Ensembl database contains three types of genes - known genes, novel genes and predicted genes. As we know Ensembl do not use the predicted proteins and mRNA transcripts (those begining with XP and XM respectively) in Genebuild. In that is the case how do predicted genes come from?
Yes, that is a good interpretation- novel genes are predicted based on evidence from another species. Can I ask you what resource you were using (send me the link)? We would like to retire some of that outdated documentation!
Thank you very much for your detailed explanantion. I am sorry for misinterpreting the information by reviewing the old literature. I was reading an online resource as part of my course where I found those three types. But the ensembl link you provided the types as well as Genebuild method in general.
Now I came to conclude that Ensembl do make predictions but those predictions are based on existing ortholog proteins in other genes, so they actually result in "novel genes" not "predicted genes".

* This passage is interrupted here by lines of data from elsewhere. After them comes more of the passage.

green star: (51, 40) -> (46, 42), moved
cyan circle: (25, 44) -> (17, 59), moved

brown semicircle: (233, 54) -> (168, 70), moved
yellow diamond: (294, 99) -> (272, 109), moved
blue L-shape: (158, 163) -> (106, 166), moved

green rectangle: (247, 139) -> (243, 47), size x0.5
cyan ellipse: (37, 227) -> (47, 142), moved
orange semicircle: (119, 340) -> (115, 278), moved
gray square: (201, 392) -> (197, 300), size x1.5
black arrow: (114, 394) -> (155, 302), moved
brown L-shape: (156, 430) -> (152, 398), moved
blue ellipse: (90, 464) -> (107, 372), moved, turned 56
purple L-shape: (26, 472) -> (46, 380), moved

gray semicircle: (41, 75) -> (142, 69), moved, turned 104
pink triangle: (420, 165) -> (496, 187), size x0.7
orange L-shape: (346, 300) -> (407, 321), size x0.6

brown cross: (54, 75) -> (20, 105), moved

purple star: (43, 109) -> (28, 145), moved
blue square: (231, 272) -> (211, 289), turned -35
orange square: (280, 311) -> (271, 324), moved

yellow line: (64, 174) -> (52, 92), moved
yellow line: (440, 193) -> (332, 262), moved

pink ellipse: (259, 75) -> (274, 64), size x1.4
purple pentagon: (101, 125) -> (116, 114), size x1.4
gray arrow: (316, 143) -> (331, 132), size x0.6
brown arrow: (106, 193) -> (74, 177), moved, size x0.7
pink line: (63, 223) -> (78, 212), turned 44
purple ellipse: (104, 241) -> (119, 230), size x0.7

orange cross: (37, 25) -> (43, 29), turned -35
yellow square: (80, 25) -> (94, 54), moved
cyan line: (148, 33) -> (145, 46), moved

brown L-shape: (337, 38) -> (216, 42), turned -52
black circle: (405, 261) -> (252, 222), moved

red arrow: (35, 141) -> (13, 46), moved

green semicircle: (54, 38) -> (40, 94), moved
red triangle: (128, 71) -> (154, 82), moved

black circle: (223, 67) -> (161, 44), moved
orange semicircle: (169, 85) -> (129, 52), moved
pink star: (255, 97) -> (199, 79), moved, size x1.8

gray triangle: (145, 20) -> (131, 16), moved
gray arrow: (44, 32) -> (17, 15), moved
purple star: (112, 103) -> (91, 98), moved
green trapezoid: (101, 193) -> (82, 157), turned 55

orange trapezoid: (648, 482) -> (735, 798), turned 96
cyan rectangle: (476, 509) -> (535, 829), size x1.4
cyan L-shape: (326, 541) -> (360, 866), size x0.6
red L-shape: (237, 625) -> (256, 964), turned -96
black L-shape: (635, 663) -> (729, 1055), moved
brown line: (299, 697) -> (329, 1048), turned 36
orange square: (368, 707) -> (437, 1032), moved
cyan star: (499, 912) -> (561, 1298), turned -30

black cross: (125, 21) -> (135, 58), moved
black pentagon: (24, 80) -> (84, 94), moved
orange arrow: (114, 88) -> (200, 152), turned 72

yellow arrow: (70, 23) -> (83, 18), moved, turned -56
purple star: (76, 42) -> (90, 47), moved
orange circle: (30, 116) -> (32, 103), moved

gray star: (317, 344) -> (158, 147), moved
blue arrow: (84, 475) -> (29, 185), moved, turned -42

I had found it from my own web course and I will discuss regarding this with the teacher and tell him to update the resource.
Thank you once again.
Thank you for speaking with the teacher. We do have some tutorials here, if your teacher wants to use them: http://www.ensembl.org/info/website/tutorials/index.html
I think "predicted gene" in descriptions still are in genomes, other than Human (for instance in Mm like in the image). So as I understood for other species, we may have descriptions which includes known, novel and predicted genes, but in human we only have known and novel genes, as I checked.